Imagine that every time you and your smokin’ hot boy or girlfriend had sex, the orgasm was interrupted by a knock on the door from the Po-Pos. “Remove your cock and put your hands up!” they roar. “Casual, premarital sex is unconstitutional. Sex is for procreation, and should only be had within the sanctity of marriage,” they lecture. What a twat. I mean, why should it matter to the Po-Pos when you have sex? Right? Shouldn’t people just mind their own bitness?

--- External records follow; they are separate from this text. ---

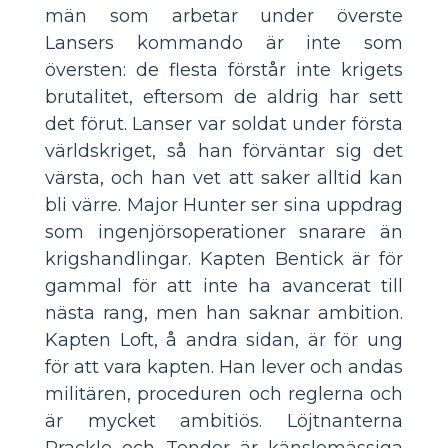
män som arbetar under överste
Lansers kommando är inte som
översten: de flesta förstår inte krigets
brutalitet, eftersom de aldrig har sett
det förut. Lanser var soldat under första
världskriget, så han förväntar sig det
värsta, och han vet att saker alltid kan
bli värre. Major Hunter ser sina uppdrag
som ingenjörsoperationer snarare än
krigshandlingar. Kapten Bentick är för
gammal för att inte ha avancerat till
nästa rang, men han saknar ambition.
Kapten Loft, å andra sidan, är för ung
för att vara kapten. Han lever och andas
militären, proceduren och reglerna och
är mycket ambitiös. Löjtnanterna
Prackle och Tonder är känslomässiga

Needless to say, I am majorly confused right now about why people are so up in arms about gay marriage and in favor of this whole Proposition 8 bullshit ballot in California. The Religious Right claims to be against the “gay agenda.” But how is it an “agenda” if all you want is equal rights?
I realize that not everybody is gay. I get that the “Joe Six Packs” and the “Joe the Plumbers” and the “Joe the Carpenters” of America are not usually gay—though I will tell you that the many gay sex videos I have seen suggest otherwise. And I know that some peeps probably think that the gay sex is totally gross. But you know what? I think straight sex is ultra gross, but you don’t see me launching a ballot measure to rule it out. For real, if you don’t like gay sex, shut cho ass up and don’t have it! If you don’t like gay marriage, keep quiet and don’t fucking marry another dude!
Ah, the luxury of being “normal.” Aside from superstardom, my own New York apartment and a five-book contract with a major publisher, I have wanted nothing more than to have the same stable quality of life as everybody else. I guess I’ve just wanted to be “normal,” since everything around me started telling me I’m not. Growing up in a conservative religious family, my peeps always had negative things to say about “homasessuals.” They’d go “It’s not natural! They will rot in hell!”
So as you might guess, I haven’t told my family that I’m a huge bottomy fag, and I probably never will. It’s so hard knowing that I have to live two lives—one where I’m a gay, and one where I’m not. It hurts that I can’t bring my boyfriend home on the holidays and be like, “This is the guy I’m in love with.” It sucks that people think that my wish to get married or whatever is akin to bestiality.
The bitches who oppose gay marriage endlessly cite the “sanctity of marriage.” We gotta protect “marriage as a sacred institution.” Even Barry Obama, our Lord and Savior, has said that marriage should be between a “man and a woman.” Oh yeah? Let me ask you this: What’s so sacred about wedding-based reality shows such as Who Wants to Marry My Dad, Millionaire Matchmaker, Wife Swap and Who Wants to Marry a Millionaire? and countless others? Is that your idea of sanctity? Oh, and we’ve all heard of people who marry foreigners just so they can become American citizens. Is that sacred, too? Why don’t the same people who target gay marriage also boycott everything that undermines the “sanctity of marriage,” including reality dating/wedding shows and that wedding chapel in Las Vegas?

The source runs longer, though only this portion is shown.